For all the readers on this site interesting in climate change, policy, and technology, David MacKay’s book Sustainable Energy – without the hot air is a text that could be very profitably incorporated into our discussions. It seeks to evaluate whether (and how) society could operate without fossil fuels. It does so systematically, with all work shown, allowing you to question the methods and perform your own calculations for different circumstances. Another nice feature is that it is available online for free, though you may find it worthwhile to buy a professionally printed and bound copy.
The book is all about what is physically possible, rather than what is economical. As such, it sets a kind of base standard for sustainability. It evaluates whether something can be done at any cost, a pre-requisite to it being possible at a reasonable one.
To begin with, here is the methodology (p. 22 -28). It explains the exercise being undertaken and explains the key units to be used. The main unit of power selected is the somewhat unusual kilowatt-hour per day (kWh/d) per person (/p).
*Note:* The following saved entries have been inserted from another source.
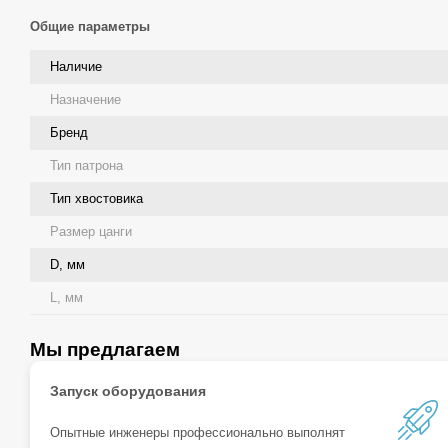
Общие параметры
Наличие
Назначение
Бренд
Тип патрона
Тип хвостовика
Размер цанги
D, мм
L, мм
Мы предлагаем
Запуск оборудования
Опытные инженеры профессионально выполнят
While watts are more conventional, this unit does have some virtues in making things easily comparable and comprehensible. After all, if a kilowatt-hour (kWh) of electricity costs me about five cents, it is easy to start thinking about the economics of an activity that requires 30 or 40 kWh/d.
Here are a few chapters that touch directly on debates that have occurred (sometimes raged) on this site:
- Cars – Technical chapter
- Air travel – Technical chapter
- Heating and cooling – Technical chapter
- Food and farming
- Can we live on renewables?
- Sustainable fossil fuels?
- Fluctuations and storage
- Energy plans for Europe, America, and the World
All the other chapters are relevant, as well, but these seem especially likely to inject some new information and thinking into long-running discussions.
The United Kingdom seems to be spoiled with people who are willing to perform comprehensive analyses of how their whole societal energy system could be rendered comparable with a stable climate (George Monbiot’s book is another example). It almost seems worth going through this entire text and re-performing the calculations with Canadian figures as inputs.
Somewhat short of that, would anyone be interested in going through the book chapter by chapter?